The new jetty at Chattogram Port, February 2, 2022

Myanmar

Construction at Sittwe Port, an Indian-financed facility located 70 miles north of the Chinese-funded Kyaukpyu port and special economic zone, was finished in early 2021. Bharat Freight, which also operates India’s Chabahar Port in Iran, was awarded the contract to operate Sittwe and its inland water terminals in May 2021.

In the meantime, however, another potential Indian port project was scrapped. India’s Adani Ports had won a bid to build and operate Yangon International Terminal in 2020, but later discovered that the $30 million in land lease fees it would have had to pay to the military-controlled Myanmar Economic Corporation would run afoul of U.S. sanctions imposed on Myanmar’s military following the coup in February 2021.

Oman

In May 2021 India renewed its 2018 defense pact with Oman, which gives the Indian military access to the port of Duqm. Additionally, a new bunker terminal at the port was opened in February 2022.

The Quad and Beyond

While less tangible than India’s basing and port projects, some of the most significant recent steps New Delhi has taken to secure its leadership in the Indian Ocean have been diplomatic moves toward strengthening its relationships with other major maritime powers beyond its immediate neighborhood.

The Quad

Foremost among its efforts has been increasing alignment with the members of the Quad. After signing logistics exchange agreements with Australia and Japan in 2020, India now has such agreements with all Quad members (it had already signed a similar agreement with the United States in 2016). These agreements formally allow Indian forces to access and replenish at U.S., Australian, or Japanese bases, dramatically increasing the potential operating range of Indian air and naval assets.

India also signed the Basic Exchange and Cooperation Agreement with the United States in 2020, giving it access to U.S. geospatial intelligence. It was the third of three foundational pacts (after 2016’s Logistics Exchange Memorandum of Agreement and 2018’s Communications Compatibility and Security Agreement) laying the groundwork for deepened U.S.-India defense cooperation.
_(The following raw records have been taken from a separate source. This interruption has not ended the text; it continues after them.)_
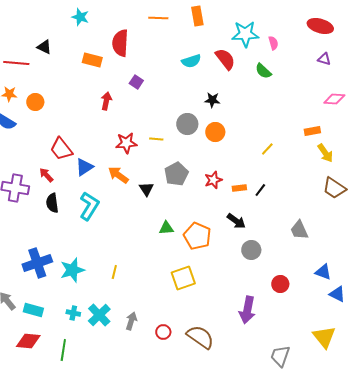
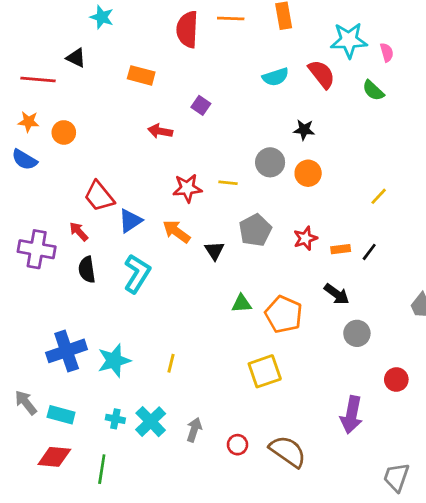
cyan star: (80, 17) -> (102, 17), moved
red semicircle: (120, 43) -> (187, 29), moved
red arrow: (106, 101) -> (160, 131), turned -90

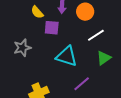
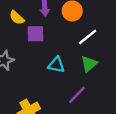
cyan triangle: (67, 56) -> (56, 65), size x0.7
green triangle: (104, 58) -> (89, 64), moved

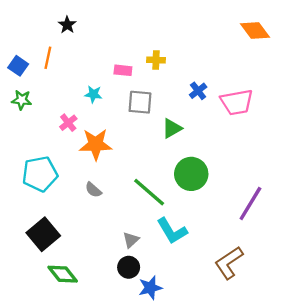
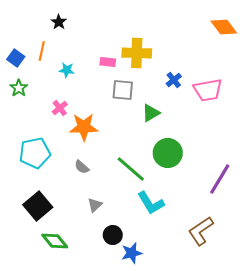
yellow cross: (156, 60) -> (137, 53), size x1.8
cyan star: (93, 94) -> (67, 70), moved
green star: (22, 100) -> (19, 88), turned 30
gray triangle: (131, 240) -> (95, 205), moved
Along with such milestone agreements, India expanded engagement with the other Quad members through the inclusion of Australia in Exercise Malabar in 2020 and 2021. The 2020 invitation occurred amid border clashes with China in eastern Ladakh and was widely read as an indication of a strategic shift given Delhi’s prior hesitance to invite Canberra. And military to military engagement among the Quad members has also continued outside of Malabar, most recently at exercise Sea Dragon 2022, an anti-submarine warfare exercise hosted by the United States in January where the Quad members were joined by Canada and South Korea.

The European Union

India has also increased its maritime engagement with Europe. In January 2021, India and the European Union held the inaugural India-EU Maritime Security Dialogue, with the second edition taking place this past January. And maritime cooperation with France, a resident Indian Ocean power, remains a focal point for India. In 2021 India and France signed a deal to enhance intelligence and information sharing and expand joint exercises in maritime, space, and cyber domains. And during a visit to France by External Affairs Minister S. Jaishankar in February, the two countries agreed on a joint Roadmap on the Blue Economy and Ocean Governance, the first pillar of which declares the two countries’ “attachment to international law of the sea and compliance across all seas and oceans” and calls for strengthening international law of the sea by coordinating their positions in multilateral bodies and negotiations.